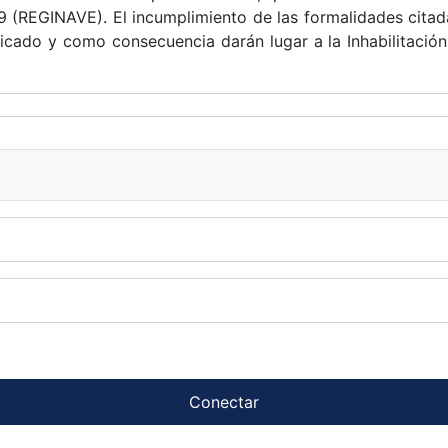
19 (REGINAVE). El incumplimiento de las formalidades citad
ificado y como consecuencia darán lugar a la Inhabilitació
Conectar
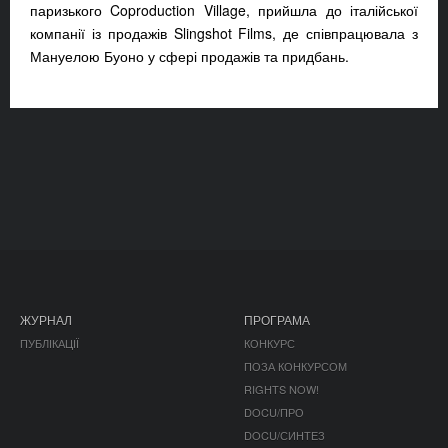
паризького Coproduction Village, прийшла до італійської
компанії із продажів Slingshot Films, де співпрацювала з
Мануелою Буоно у сфері продажів та придбань.
ЖУРНАЛ
ПРОГРАМА
ПУБЛІКАЦІЇ
КОНКУРС
ПОЗА КОНКУРСОМ
RIGHTS NOW!
DOCU/ПРО
DOCU/СИНТЕЗ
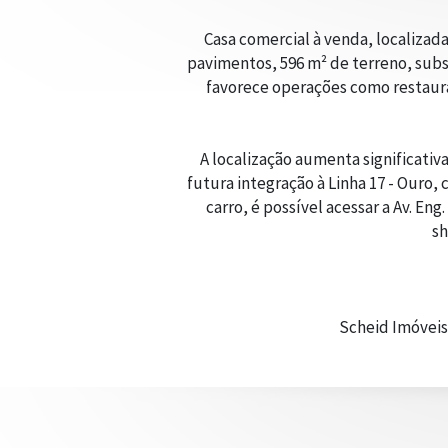
Casa comercial à venda, localizad
pavimentos, 596 m² de terreno, subs
favorece operações como restauran
A localização aumenta significativ
futura integração à Linha 17 - Ouro
carro, é possível acessar a Av. En
sh
Scheid Imóveis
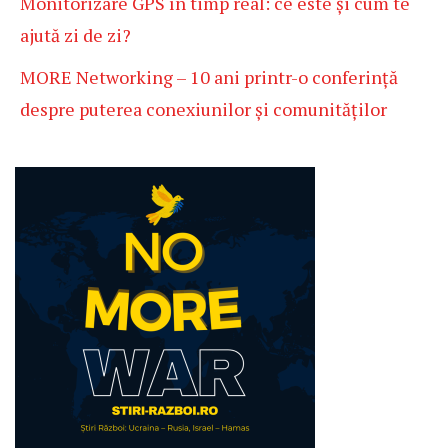
Monitorizare GPS în timp real: ce este și cum te
ajută zi de zi?
MORE Networking – 10 ani printr-o conferință
despre puterea conexiunilor și comunităților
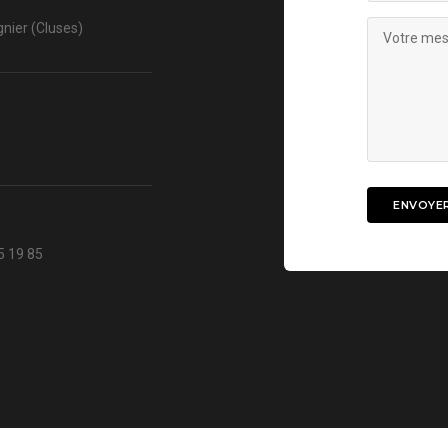
nier (Cluses)
5 19 85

What you should do
What you output must match the data exactly, apart from the pictures, which are left out.

Solution below
19 (REGINAVE). El incumplimiento de las formalidades citad
ificado y como consecuencia darán lugar a la Inhabilitació
Conectar
паризького Coproduction Village, прийшла до італійської
компанії із продажів Slingshot Films, де співпрацювала з
Мануелою Буоно у сфері продажів та придбань.
ЖУРНАЛ
ПРОГРАМА
ПУБЛІКАЦІЇ
КОНКУРС
ПОЗА КОНКУРСОМ
RIGHTS NOW!
DOCU/ПРО
DOCU/СИНТЕЗ
Casa comercial à venda, localizad
pavimentos, 596 m² de terreno, subs
favorece operações como restauran
A localização aumenta significativ
futura integração à Linha 17 - Ouro
carro, é possível acessar a Av. En
sh
Scheid Imóveis
Monitorizare GPS în timp real: ce este și cum te
ajută zi de zi?
MORE Networking – 10 ani printr-o conferință
despre puterea conexiunilor și comunităților
nier (Cluses)
5 19 85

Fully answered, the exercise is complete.